The appointment of a property manager or welfare guardian is not straightforward. There are ongoing reporting and review requirements which all add to the cost. Our advice is usually to avoid having to do this if at all possible.
How to avoid all this? Get an EPA
It’s much easier and more straightforward to ensure you have an EPA, and for you to review it every few years. For your family to go through the Family Court to appoint a property manager and/or welfare guardian is expensive and time-consuming.
Do the sensible thing and get your EPA organised soon.
The bank of mum and dad
Helping your children – with care
Contributions by family members to the purchase of a property and how this is recorded can affect property ownership. We discuss how you can help your children and, at the same time, lessen the risks to you as parents.
New Zealand houses have never been more unaffordable: in the 1950s to 1980s a house cost two to three times the average household income. In the 1990s it was four times the average, and by the 2000s it was up to six times the average household income. When you add in the fact that households are now far more likely to have two incomes (compared with the single income norm of the 1950s), housing looks even less affordable.

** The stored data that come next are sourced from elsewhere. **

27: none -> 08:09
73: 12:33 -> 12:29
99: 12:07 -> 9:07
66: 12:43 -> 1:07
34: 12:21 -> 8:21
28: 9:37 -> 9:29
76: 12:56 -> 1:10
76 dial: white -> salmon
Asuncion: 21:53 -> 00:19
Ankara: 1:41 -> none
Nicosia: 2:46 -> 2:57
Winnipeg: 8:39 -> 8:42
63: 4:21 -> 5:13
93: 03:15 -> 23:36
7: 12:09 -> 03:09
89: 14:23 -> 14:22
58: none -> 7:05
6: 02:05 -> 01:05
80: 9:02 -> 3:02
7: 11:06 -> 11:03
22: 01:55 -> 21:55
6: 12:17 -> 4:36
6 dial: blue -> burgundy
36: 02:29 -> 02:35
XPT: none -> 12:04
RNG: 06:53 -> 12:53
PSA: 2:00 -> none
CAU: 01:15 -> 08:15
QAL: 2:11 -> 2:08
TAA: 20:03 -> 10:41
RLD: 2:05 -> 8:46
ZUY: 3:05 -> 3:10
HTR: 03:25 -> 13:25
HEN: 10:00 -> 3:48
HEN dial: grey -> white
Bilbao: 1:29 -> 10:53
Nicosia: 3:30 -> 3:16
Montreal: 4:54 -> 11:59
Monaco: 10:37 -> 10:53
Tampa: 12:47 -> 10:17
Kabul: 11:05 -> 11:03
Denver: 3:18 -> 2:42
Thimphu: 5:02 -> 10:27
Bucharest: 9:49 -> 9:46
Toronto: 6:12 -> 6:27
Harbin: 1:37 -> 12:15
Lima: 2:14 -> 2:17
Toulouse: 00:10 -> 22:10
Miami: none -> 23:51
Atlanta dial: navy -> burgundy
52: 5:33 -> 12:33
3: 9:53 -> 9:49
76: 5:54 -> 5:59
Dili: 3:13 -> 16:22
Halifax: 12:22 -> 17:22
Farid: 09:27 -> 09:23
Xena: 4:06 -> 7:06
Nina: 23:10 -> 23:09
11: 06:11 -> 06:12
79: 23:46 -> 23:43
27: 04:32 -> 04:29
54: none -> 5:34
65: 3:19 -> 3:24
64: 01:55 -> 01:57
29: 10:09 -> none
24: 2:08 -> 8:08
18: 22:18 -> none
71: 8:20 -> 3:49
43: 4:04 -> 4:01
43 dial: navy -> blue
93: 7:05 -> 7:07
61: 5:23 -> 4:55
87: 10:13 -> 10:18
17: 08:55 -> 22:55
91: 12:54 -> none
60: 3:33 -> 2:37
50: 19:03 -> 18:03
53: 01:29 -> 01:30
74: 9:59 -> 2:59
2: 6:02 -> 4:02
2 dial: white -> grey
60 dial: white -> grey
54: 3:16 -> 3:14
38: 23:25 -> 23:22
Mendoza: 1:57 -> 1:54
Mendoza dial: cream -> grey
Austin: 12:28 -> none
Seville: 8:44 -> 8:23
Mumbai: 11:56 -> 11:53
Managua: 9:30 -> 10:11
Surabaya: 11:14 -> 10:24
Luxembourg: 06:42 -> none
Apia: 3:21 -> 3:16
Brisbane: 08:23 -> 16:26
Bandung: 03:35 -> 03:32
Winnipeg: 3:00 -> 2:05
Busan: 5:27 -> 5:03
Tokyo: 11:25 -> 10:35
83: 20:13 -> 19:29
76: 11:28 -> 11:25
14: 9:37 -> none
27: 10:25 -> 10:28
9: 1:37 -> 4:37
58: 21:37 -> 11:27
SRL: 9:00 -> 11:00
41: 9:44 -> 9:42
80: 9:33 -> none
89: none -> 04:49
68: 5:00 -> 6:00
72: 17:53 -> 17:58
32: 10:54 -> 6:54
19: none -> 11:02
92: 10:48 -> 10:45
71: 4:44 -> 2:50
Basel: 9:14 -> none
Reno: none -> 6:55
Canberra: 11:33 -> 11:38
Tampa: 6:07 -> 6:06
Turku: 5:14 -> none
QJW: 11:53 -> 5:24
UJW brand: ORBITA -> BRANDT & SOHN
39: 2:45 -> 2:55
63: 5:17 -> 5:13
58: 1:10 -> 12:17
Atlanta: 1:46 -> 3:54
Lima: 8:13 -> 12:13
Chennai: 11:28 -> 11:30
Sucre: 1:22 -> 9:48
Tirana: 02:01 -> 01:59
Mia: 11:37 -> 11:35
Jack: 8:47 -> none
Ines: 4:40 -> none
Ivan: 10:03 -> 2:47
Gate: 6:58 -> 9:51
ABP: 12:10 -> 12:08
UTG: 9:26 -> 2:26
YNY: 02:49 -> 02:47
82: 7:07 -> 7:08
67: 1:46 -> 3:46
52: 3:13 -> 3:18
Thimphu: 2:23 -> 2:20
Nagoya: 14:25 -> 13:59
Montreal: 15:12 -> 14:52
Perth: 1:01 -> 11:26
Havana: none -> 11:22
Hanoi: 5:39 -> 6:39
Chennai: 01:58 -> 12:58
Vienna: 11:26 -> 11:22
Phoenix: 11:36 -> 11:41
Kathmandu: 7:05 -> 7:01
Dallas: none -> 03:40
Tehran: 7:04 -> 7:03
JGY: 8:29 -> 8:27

Parents are increasingly helping out
Unaffordability has led Kiwi families to get creative when it comes to purchasing and financing the purchase of real estate. Many parents have undertaken to:
· Gift money to children
· Lend their children money
· Lend the children money but then sign a gifting certificate to their child’s lender
· Buy a property with children (with or without the expectation they would live there), or
· Buy the property but the children pay all the outgoings, sometimes in lieu of rent, but often in the expectation that the property is ‘theirs’.
Put it in writing
All of these options add a layer of complexity to property ownership that, if not clearly agreed and recorded in writing, can cause problems later on.
One example is parents who jointly contribute to a multi-unit property with their child and that child’s partner. Both couples live in the property, but the parents do not have any interest recorded on the title to the property, nor any underlying documentation recording the arrangement. If the child’s relationship breaks down years later and the lender’s records from the joint purchase are long gone, the parents are very vulnerable to a claim by their child’s partner that the contribution was a gift – that the partner is entitled under relationship property law to an interest in one half of the property.
Another common example is where parents lend a young couple a capital sum to assist with the deposit on their first home on the understanding that it is a loan. However, nothing is recorded because the purchase can be more complicated if the lender knows the purchasers are borrowing money from more than once source. If the child’s relationship breaks down, the law assumes (in the absence of evidence to the contrary) that the money is a gift and the child’s partner may take the benefit of half of that gift.
Yes, it can seem unfair
The reason for these seemingly unfair outcomes is that the law creates a presumption that where a parent transfers money or property to a child then, in the absence of evidence to the contrary, the transfer will be presumed to be a gift.
This is of course directly opposite to the presumption in non-family circumstances, where a similar advance is presumed to be a loan.
Questions to ask yourselves
You need to be extremely careful when helping your children to purchase a home. If you’re thinking of helping your children to buy property, ask yourselves the following:
· Is the money a gift or a loan?
· Is interest payable?
· If it is a loan, when it is repayable? On death? On the sale of the home?
· Do you expect a share in the value of the home?
· What will happen if you want your money back?
· What will happen if the recipients are in a relationship or marriage and they separate?
It is critical that you, your child and their partner discuss and agree the basis for the advance, and that agreement is recorded in writing. If you don’t go through the process above, you all could be facing completely unexpected and distressing consequences.